South Africa

Post script

Two months after finishing in Cape Town, although our own productivity levels have tapered off somewhat, a few journalists have taken some interest in our trip and written their own accounts of our journey.

In South African press:

http://traveller24.news24.com/Explore/Couple-undertake-epic-year-long-cycle-from-China-to-SA-20150528

And in the UK:

http://www.dailymail.co.uk/travel/travel_news/article-3112066/Spider-bites-military-checkpoints-white-knuckle-ride-Tunnel-Death-Thrill-seeking-couple-cycles-11-000-MILES-gruelling-trek-China-South-Africa.html

A word from our sponsors:

http://www.kathmandu.co.nz/summit-club/stories/cycling-china-south-africa

And from Chobe National Park:

https://afktravel.com/93765/from-china-to-cape-town-cycling-couple-shares-impressions-of-chobe-detour/

Our year in pictures

We thought our arrival into Cape Town Waterfront warranted a final blog post, on account of all those who were good enough to be there last Monday and deliver the warm welcome home.

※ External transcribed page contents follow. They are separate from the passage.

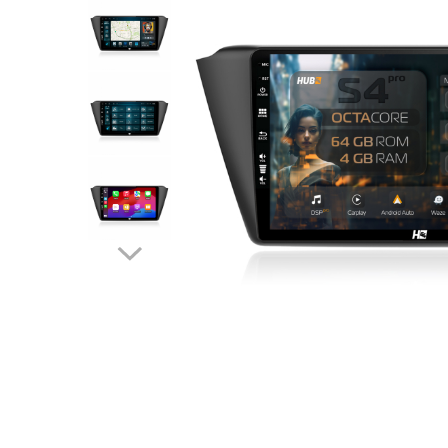
Opel
Dacia
Peugeot
Hyundai
Toyota
Seat
Kia
Chevrolet
Suzuki
Renault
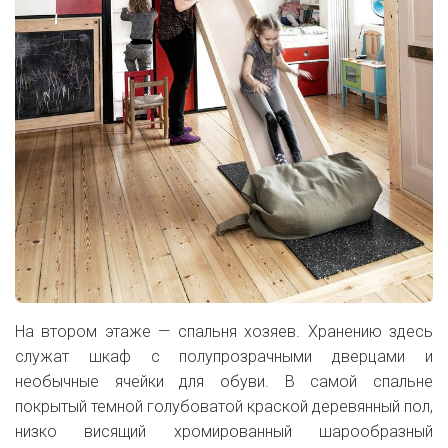
На втором этаже — спальня хозяев. Хранению здесь
служат шкаф с полупрозрачными дверцами и
необычные ячейки для обуви. В самой спальне
покрытый темной голубоватой краской деревянный пол,
низко висящий хромированный шарообразный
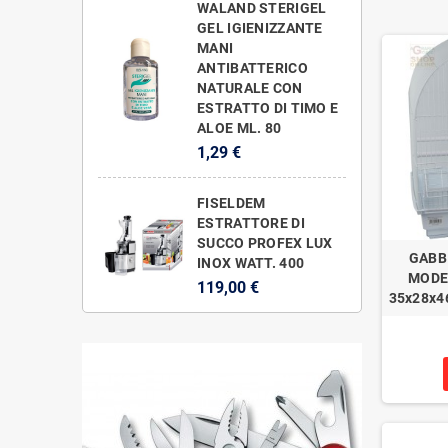
WALAND STERIGEL
GEL IGIENIZZANTE
MANI
ANTIBATTERICO
NATURALE CON
ESTRATTO DI TIMO E
ALOE ML. 80
1,29 €
FISELDEM
ESTRATTORE DI
SUCCO PROFEX LUX
GABB
INOX WATT. 400
MODE
119,00 €
35x28x4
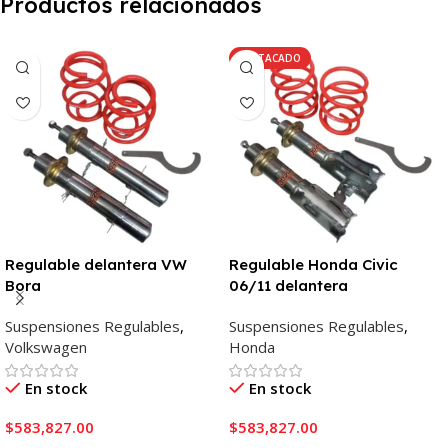
Productos relacionados
DESTACADO
Regulable delantera VW
Regulable Honda Civic
Bora
06/11 delantera
Suspensiones Regulables
,
Suspensiones Regulables
,
Volkswagen
Honda
En stock
En stock
$
583,827.00
$
583,827.00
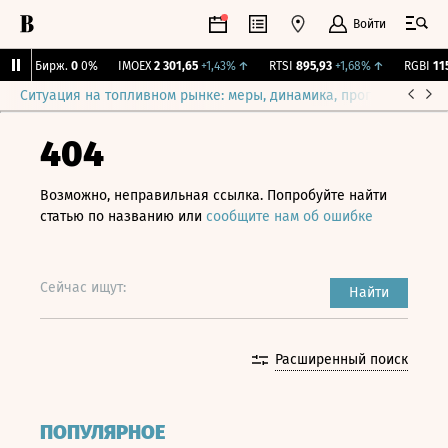
Войти
CNY Бирж.
0
0%
IMOEX
2 301,65
+1,43%
↑
RTSI
895,93
+1,68%
↑
RGBI
115,
Ситуация на топливном рынке: меры, динамика, прогнозы
Выб
404
Возможно, неправильная ссылка. Попробуйте найти
статью по названию или
сообщите нам об ошибке
Сейчас ищут:
Найти
Расширенный поиск
ПОПУЛЯРНОЕ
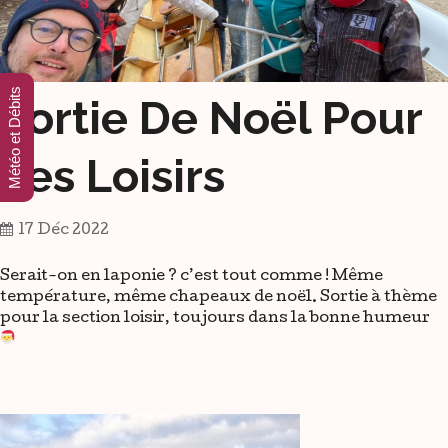
Météo et Débits
Sortie De Noël Pour
Les Loisirs
17 Déc 2022
Serait-on en laponie ? c’est tout comme ! Même
température, même chapeaux de noël. Sortie à thème
pour la section loisir, toujours dans la bonne humeur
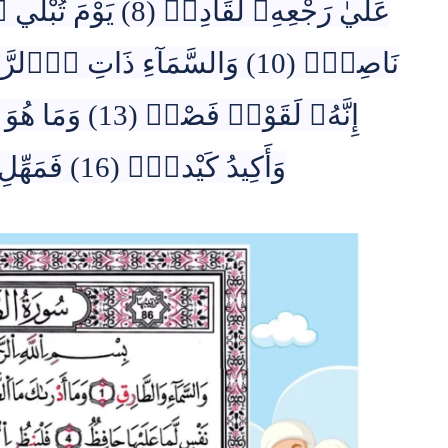
وَأَكِيدُ كَيْداٗۖ (16) فَمَهِّلِ اِ۬لْكَٰفِرِينَ أَمْهِلْهُمْ رُوَيْداَۢۖ (17)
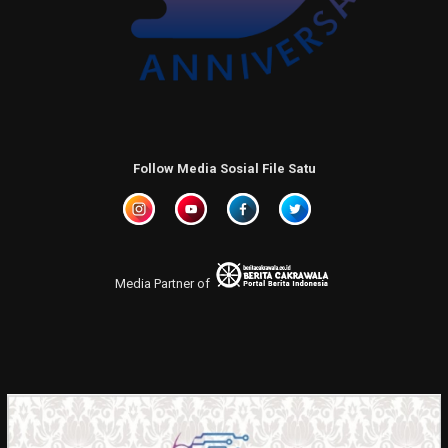
Follow Media Sosial File Satu
Media Partner of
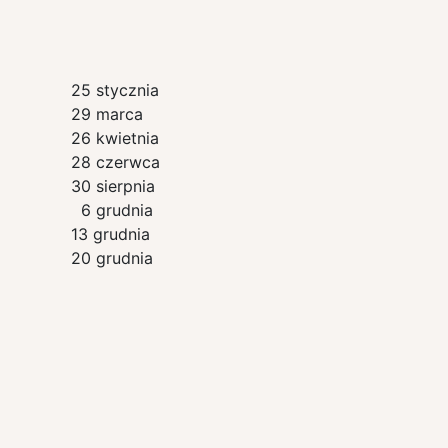
25 stycznia
29 marca
26 kwietnia
28 czerwca
30 sierpnia
6 grudnia
13 grudnia
20 grudnia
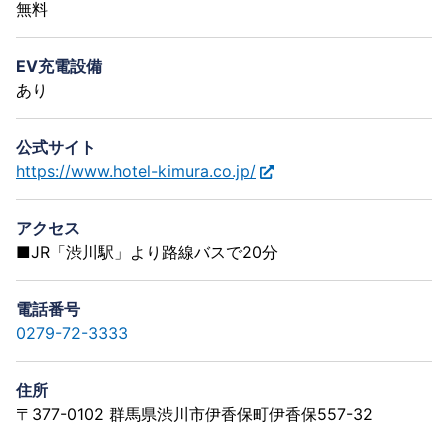
無料
EV充電設備
あり
公式サイト
https://www.hotel-kimura.co.jp/
アクセス
■JR「渋川駅」より路線バスで20分
電話番号
0279-72-3333
住所
〒377-0102 群馬県渋川市伊香保町伊香保557-32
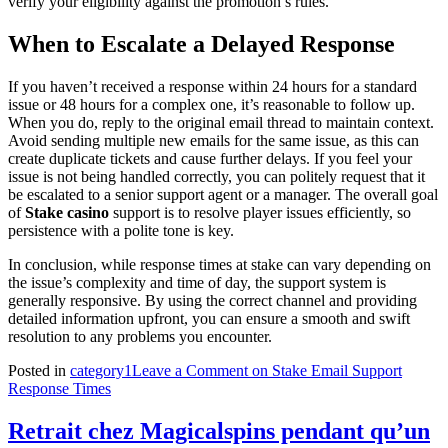
verify your eligibility against the promotion’s rules.
When to Escalate a Delayed Response
If you haven’t received a response within 24 hours for a standard
issue or 48 hours for a complex one, it’s reasonable to follow up.
When you do, reply to the original email thread to maintain context.
Avoid sending multiple new emails for the same issue, as this can
create duplicate tickets and cause further delays. If you feel your
issue is not being handled correctly, you can politely request that it
be escalated to a senior support agent or a manager. The overall goal
of
Stake casino
support is to resolve player issues efficiently, so
persistence with a polite tone is key.
In conclusion, while response times at stake can vary depending on
the issue’s complexity and time of day, the support system is
generally responsive. By using the correct channel and providing
detailed information upfront, you can ensure a smooth and swift
resolution to any problems you encounter.
Posted in
category1
Leave a Comment
on Stake Email Support
Response Times
Retrait chez Magicalspins pendant qu’un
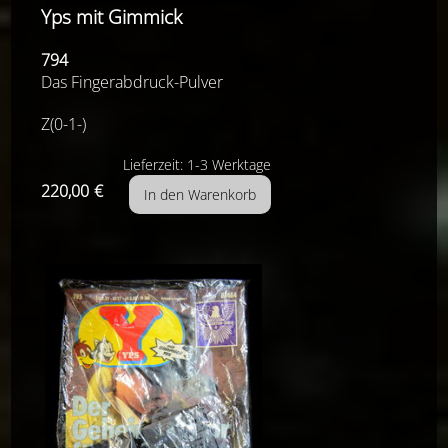
Yps mit Gimmick
794
Das Fingerabdruck-Pulver
Z(0-1-)
Lieferzeit: 1-3 Werktage
220,00
€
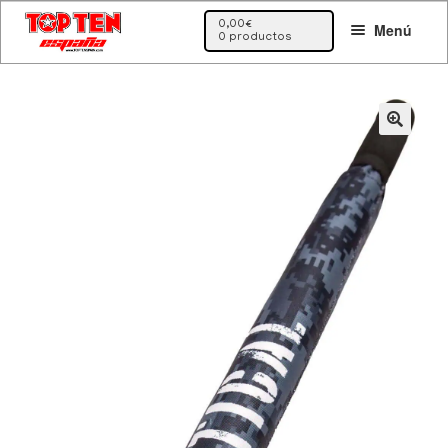
Ir
Ir
0,00
€
Menú
a
al
0 productos
la
contenido
navegación
🔍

Below are a few photos from our final moments of the trip and beneath that, some which tell the story of how we ended up there.

We’re done with riding for now.

Still friends.

Worth the wait.

And in order to make it to the waterfront:

China: departing on day 1 with 18,000km ahead of us and a lot to learn.

Kyrgyzstan: cold times.

Tajikistan: perhaps the most spectacular riding of the whole trip.

Uzbekistan: early mornings to avoid the heat. And conveniently, the tourists.

Kazakhstan: pleased to be in Aktau (at first), signalling the end of the Central Asian leg.

Georgia: has a lot going for it, and ended up as one of our finest months.

Turkey: a mosque in every town.

Greece: a more relaxed time. With cotton fields and a dash of ouzo…

Egypt: mainly dreadful.

Sudan: the surprise package of the trip. Peaceful days and nights.

Ethiopia: barely a yard of road was ridden without passing someone. A truly frantic country.

Kenya: some youngsters learning the Maasai way of life.

Tanzania: a mixed bag. Some tough riding but a rewarding country.

Zambia: interested locals. The help and hospitality in Zambia was tremendous.

Namibia: long desert stretches and tiring days.

South Africa: tears at our first sighting of Table Mountain, on our penultimate day.

The End

If you sit on a bicycle in western China and ride it for 18,226 km you should eventually end up somewhere near Cape Town in South Africa. And that’s exactly what we did. After 326 days, 17 countries, an inordinate amount of coca-cola and a few hiccups along the way, we rolled into Cape Town Waterfront today on the same bicycles that departed Kashgar in mid-May last year. Bodies and bikes are still in one piece after taking a bit of a hammering over the last eleven months, though crucially, the marriage is still intact.

Our final route.

One of the most frequent questions we’ve encountered over the last few months is what we consider to have been the hardest part of our trip. Without a doubt, the most difficult part of this journey for us was deciding to start it. This required giving up our jobs, forgoing income for a year, locking up our possessions in a warehouse and deciding to sacrifice almost all of our savings; all of which seemed very counter intuitive at this stage of life.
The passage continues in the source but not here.